Tiled Inference for High-Resolution Processing¶
Techniques for processing images larger than model input size by splitting into overlapping tiles, processing individually, and stitching back. Critical for production photography where originals are 5000-15000px.
Core Problem¶
Most models accept 512-1024px max. Production photography needs pixel-perfect results at 5000-15000px. Naive splitting → visible seams at tile boundaries, especially on: - Smooth gradients (skin, sky, metal surfaces) - Repeating patterns (textures, fabrics) - Fine details crossing tile boundaries (jewelry edges, hair)
SAHI (Slicing Aided Hyper Inference)¶
Standard tiled inference library for detection models (YOLO, etc.):
from sahi.predict import get_sliced_prediction
result = get_sliced_prediction(image, model, slice_height=640, slice_width=640, overlap_height_ratio=0.2, overlap_width_ratio=0.2)
Works for detection (merges bounding boxes across tiles). For generation/editing tasks, stitching is more complex.
Overlap-Based Stitching for Generation¶
From chat discussions (Vladimir's approach):
1. Take tiles with overlap (e.g., input 1000×1000, keep center 800×800)
2. For next tile, include edges from already-processed tiles as overlap
3. Model sees context from neighboring processed tiles
4. Crop to center, avoiding boundary artifacts
Gradient-Aware Blending¶
For smooth gradients (jewelry metal surfaces): - Linear blend in overlap zone: output = alpha * tile_A + (1-alpha) * tile_B - Poisson blending at seams (laplacian-based, preserves gradients) - Latent-space stitching (as in X Dub): average latents at boundaries, then decode
FLUX Kontext Diff-Merge Approach¶
flux-kontext-diff-merge detects changed regions in LAB color space and selectively merges only the diff back into original using Poisson blending. Applicable to tiled processing — process tile, merge only changed pixels.
Known Issues (from team experience)¶
- Gradient discontinuity — smooth backgrounds show tile boundaries after processing. Mitigation: larger overlap, gradient-aware blending
- Detail loss at boundaries — fine elements (gemstone edges, chain links) crossing tiles get corrupted. Mitigation: tile grid aligned to segmentation masks, process objects wholly
- Color drift — cumulative color shift across many tiles. Mitigation: per-tile color correction against reference (as in X Dub's sliding window)
- Segmentation across tiles — models like SAM/ZIM eat max ~1200px per side; ideal edges need tiled segmentation with post-merge.

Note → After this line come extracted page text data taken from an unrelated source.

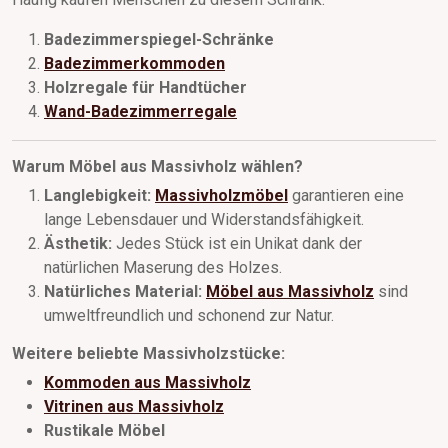
Badezimmerspiegel-Schränke
Badezimmerkommoden
Holzregale für Handtücher
Wand-Badezimmerregale
Warum Möbel aus Massivholz wählen?
Langlebigkeit:
Massivholzmöbel
garantieren eine
lange Lebensdauer und Widerstandsfähigkeit.
Ästhetik:
Jedes Stück ist ein Unikat dank der
natürlichen Maserung des Holzes.
Natürliches Material:
Möbel aus Massivholz
sind
umweltfreundlich und schonend zur Natur.
Weitere beliebte Massivholzstücke:
Kommoden aus Massivholz
Vitrinen aus Massivholz
Rustikale Möbel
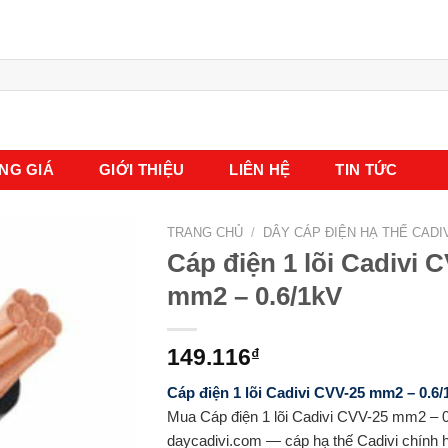
NG GIÁ
GIỚI THIỆU
LIÊN HỆ
TIN TỨC
TRANG CHỦ
/
DÂY CÁP ĐIỆN HẠ THẾ CADI
Cáp điện 1 lõi Cadivi 
mm2 – 0.6/1kV
149.116
₫
Cáp điện 1 lõi Cadivi CVV-25 mm2 – 0.6/
Mua Cáp điện 1 lõi Cadivi CVV-25 mm2 – 0
daycadivi.com — cáp hạ thế Cadivi chính 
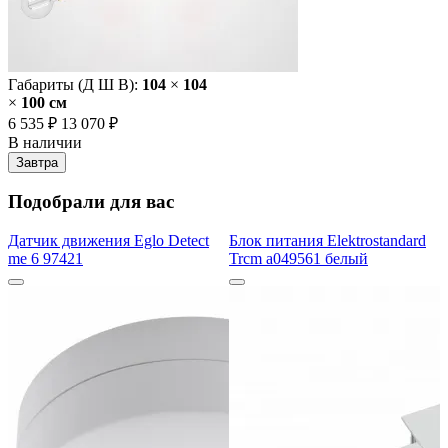
Габариты (Д Ш В):
104
×
104
×
100 cм
6 535 ₽
13 070 ₽
В наличии
Завтра
Подобрали для вас
Датчик движения Eglo Detect
Блок питания Elektrostandard
me 6 97421
Trcm a049561 белый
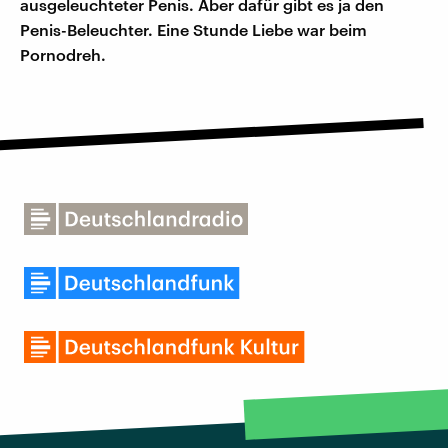
ausgeleuchteter Penis. Aber dafür gibt es ja den
Penis-Beleuchter. Eine Stunde Liebe war beim
Pornodreh.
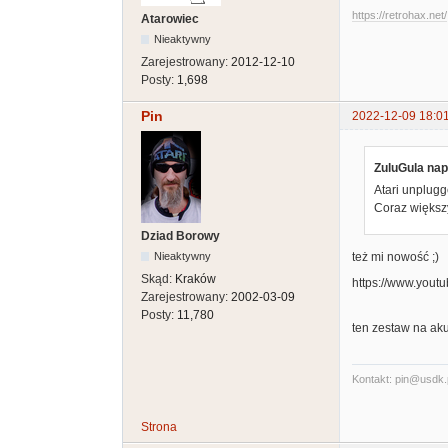
https://retrohax.net/
Atarowiec
Nieaktywny
Zarejestrowany:
2012-12-10
Posty:
1,698
Pin
2022-12-09 18:0
ZuluGula napi
Atari unplugg
Coraz większ
Dziad Borowy
też mi nowość ;)
Nieaktywny
Skąd:
Kraków
https://www.you
Zarejestrowany:
2002-03-09
Posty:
11,780
ten zestaw na aku
Kontakt: pin@usdk.
Strona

Preliminary full-image seg at lower res → refine edges with high-res tiles
Latent-Space Tiling (for diffusion models)¶
Alternative: tile in latent space (after VAE encode, before denoising):
Full image → VAE encode → latent (H/8 × W/8 × C)
Tile latents → denoise each tile with overlap
Stitch latents → VAE decode full
Advantage: VAE decode of full stitched latent produces globally coherent output. This is how X Dub handles long video.
Solar Curves (Edge Visualization)¶
Non-standard technique from retouching: apply solar curve (tone inversion at midtones) to reveal subtle edges invisible at normal viewing. Can be used as auxiliary input for segmentation models to improve edge detection on white-on-white or low-contrast boundaries.
# Solar curve: invert midtones to reveal hidden edges
# See solar-curves-saver.py, solar-1-effect.py, solar-2-effect.py (team scripts)
Discussed for: white jewelry on white background segmentation, metal edge detection, gradient quality verification after tiled processing.